Do I need to evacuate?
- An evacuation order for a cyclone is only issued if lives may be at risk from a storm tide surge. Residents are not evacuated in the Douglas region based on wind-threat.
- If storm tide surge is not a threat and an evacuation order is not issued, you should stay home, make yourself as secure as possible and listen to the radio for updates. Your home is often the safest place.
- Three evacuation zones have been identified – Red, Orange and Yellow – based on the likelihood of flooding from storm tide surge.
- Check your meter box for a colour-coded sticker (red, orange or yellow) or refer to the Storm Tide Evacuation maps to identify if you live in one of these zones. (If you are outside the predicted storm surge risk zones, you will not need to evacuate. However, if you do not feel safe at home you can make pre-arrangements to stay with friends, family or neighbours during the cyclone.)
- If you are within a red, orange or yellow zone, your property is at risk of storm tide surge during a cyclone.

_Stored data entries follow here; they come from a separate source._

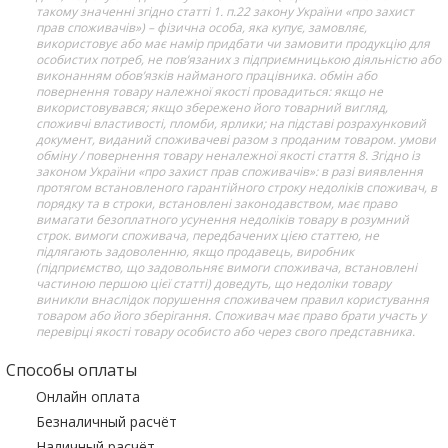
такому значенні згідно статті 1. п.22 закону України «про захист
прав споживачів») – фізична особа, яка купує, замовляє,
використовує або має намір придбати чи замовити продукцію для
особистих потреб, не пов’язаних з підприємницькою діяльністю або
виконанням обов’язків найманого працівника. обмін або
повернення товару належної якості провадиться: якщо не
використовувався; якщо збережено його товарний вигляд,
споживчі властивості, пломби, ярлики; на підставі розрахунковий
документ, виданий споживачеві разом з проданим товаром. умови
обміну / повернення товару неналежної якості стаття 8. Згідно із
законом України «про захист прав споживачів»: в разі виявлення
протягом встановленого гарантійного строку недоліків споживач, в
порядку та в строки, встановлені законодавством, має право
вимагати безоплатного усунення недоліків товару в розумний
строк. вимоги споживача, передбачених цією статтею, не
підлягають задоволенню, якщо продавець, виробник
(підприємство, що задовольняє вимоги споживача, встановлені
частиною першою цієї статті) доведуть, що недоліки товару
виникли внаслідок порушення споживачем правил користування
товаром або його зберігання. Споживач має право брати участь у
перевірці якості товару особисто або через свого представника.
Способы оплаты
Онлайн оплата
Безналичный расчёт
Наличный расчёт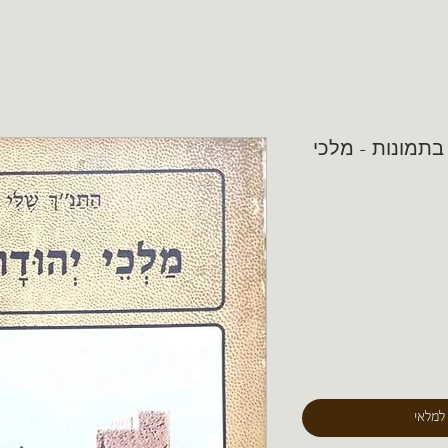
בתמונות - מלכי
 למלאי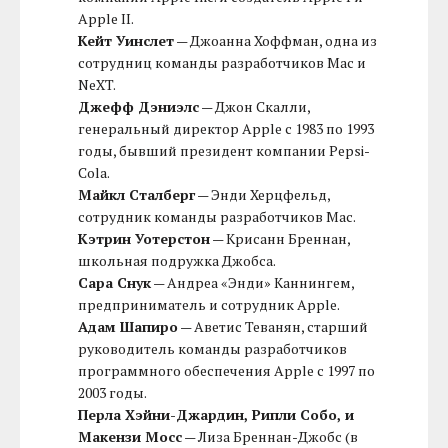
Apple II.
Кейт Уинслет
— Джоанна Хоффман, одна из
сотрудниц команды разработчиков Mac и
NeXT.
Джефф Дэниэлс
— Джон Скалли,
генеральный директор Apple с 1983 по 1993
годы, бывший президент компании Pepsi-
Cola.
Майкл Сталберг
— Энди Херцфельд,
сотрудник команды разработчиков Mac.
Кэтрин Уотерстон
— Крисанн Бреннан,
школьная подружка Джобса.
Сара Снук
— Андреа «Энди» Каннингем,
предприниматель и сотрудник Apple.
Адам Шапиро
— Аветис Теванян, старший
руководитель команды разработчиков
программного обеспечения Apple с 1997 по
2003 годы.
Перла Хэйни-Джардин, Рипли Собо, и
Макензи Мосс
— Лиза Бреннан-Джобс (в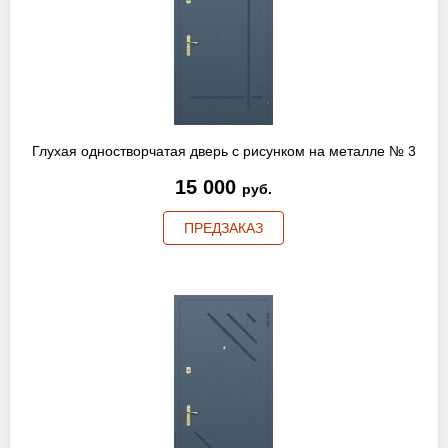
Глухая одностворчатая дверь с рисунком на металле № 3
15 000
руб.
ПРЕДЗАКАЗ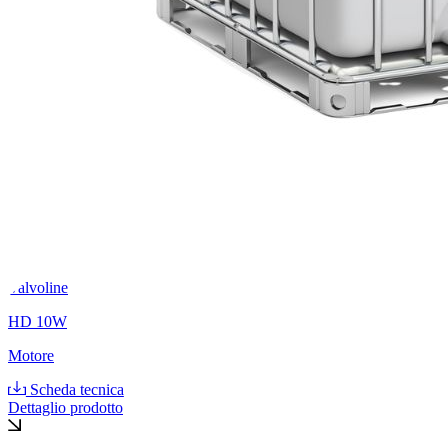
Valvoline
HD 10W
Motore
Scheda tecnica
Dettaglio prodotto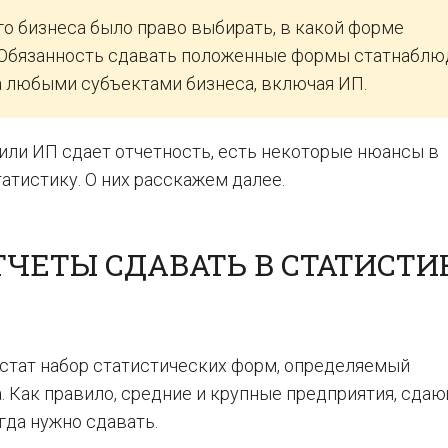
ого бизнеса было право выбирать, в какой форме
. Обязанность сдавать положенные формы статнабл
а любыми субъектами бизнеса, включая ИП.
 или ИП сдает отчетность, есть некоторые нюансы в
атистику. О них расскажем далее.
ТЧЕТЫ СДАВАТЬ В СТАТИСТИ
сстат набор статистических форм, определяемый
 Как правило, средние и крупные предприятия, сда
огда нужно сдавать.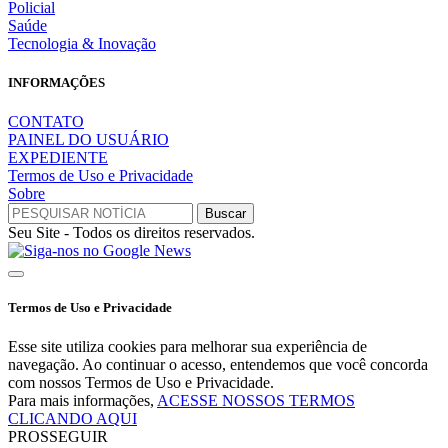
Policial
Saúde
Tecnologia & Inovação
INFORMAÇÕES
CONTATO
PAINEL DO USUÁRIO
EXPEDIENTE
Termos de Uso e Privacidade
Sobre
Seu Site - Todos os direitos reservados.
Termos de Uso e Privacidade
Esse site utiliza cookies para melhorar sua experiência de
navegação. Ao continuar o acesso, entendemos que você concorda
com nossos Termos de Uso e Privacidade.
Para mais informações,
ACESSE NOSSOS TERMOS
CLICANDO AQUI
PROSSEGUIR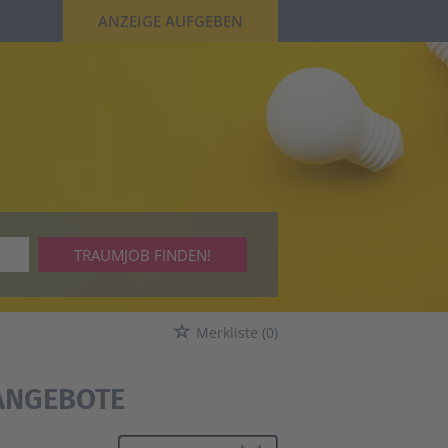
ANZEIGE AUFGEBEN
TRAUMJOB FINDEN!
Merkliste
(0)
NANGEBOTE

You should prepare to evacuate when Emergency Services issue an evacuation order.
- Emergency Services will inform you. Listen to your local radio station. Street patrols and door knocking by emergency services may also occur.
- If an evacuation is called during working hours, access to your street/suburb may be restricted for ingoing traffic.
- Residents who are unable to help themselves and require evacuation may be able to register with the Council’s Evacuation and Recovery Register by contacting the Council on 4099 9444.
Where to evacuate?
Family, friends or neighbours:
- Evacuees should seek pre-arranged temporary shelter with family, friends or neighbours in safer, higher places (outside the evacuation zones). Accommodation providers will advise their guests of arrangements.
- You should have a household emergency plan which documents these arrangements for any natural disaster. This plan will provide a valuable reference for whatever the emergency.
Places of refuge:
- Evacuation centres are places of refuge and should only be used if you have nowhere else to go. They are not designed to protect against high winds or windborne debris. Locations will be advised if places of refuge are activated. If you have used one location before, it may not be activated for another disaster.
- Do not go to any place of refuge unless officially advised it is open.
- The Disaster Coordination Centre will publicly notify if any places of refuge are open via local ABC and commercial radio stations and on Council’s website and Facebook page.
- Places of refuge are typically large public buildings such as halls. They are likely to be crowded, noisy and uncomfortable. There may also be long queues for toilets and there are no kitchen facilities. Evacuees may have to be there for several days. Alcohol, pets and weapons are not allowed.
Avoid driving on the range roads
- You should not try to leave the region just before, during or immediately after a cyclone event via the Captain Cook Highway or the Mossman-Mount Molloy Road.
- These range roads are prone to landslips and closures. You may risk your own life and that of others by travelling these routes.
- Your emergency plan should include the most rapid route to your alternative accommodation. Do not travel more than is absolutely necessary.
Preparing at home
- Secure all loose items around the property including rubbish bins, garden tools, sports equipment, outdoor furniture etc.
- Tie down sheds or other small structures not permanently fixed.
- Garage caravans, boats and vehicles or tie to strong structures.
- Check your emergency kit for all items.
- Lift items at risk of water damage from the floor, especially electrical appliances – this is important for flooding situations too. Plastic bags can be tied around computers, televisions, CD players etc.
- Turn off non-essential power and/or gas.
- Sandbag areas at risk from flooding where possible.
- Prepare safe areas for yourself and your pets.
- Cover windows and doors with timber sheeting or tape across the glass with masking tape and close all doors.
- Fill drinking containers and bath tubs with water. You can also fill wheelie bins with water to flush toilets if necessary.
Private cyclone shelters
- Queensland does not have any mandatory requirements for installing private cyclone shelters. However, if you choose to build a private shelter, it may offer an additional level of safety.
- It is recommended that a qualified structural engineer be consulted on the options available and you will need the appropriate approvals before proceeding.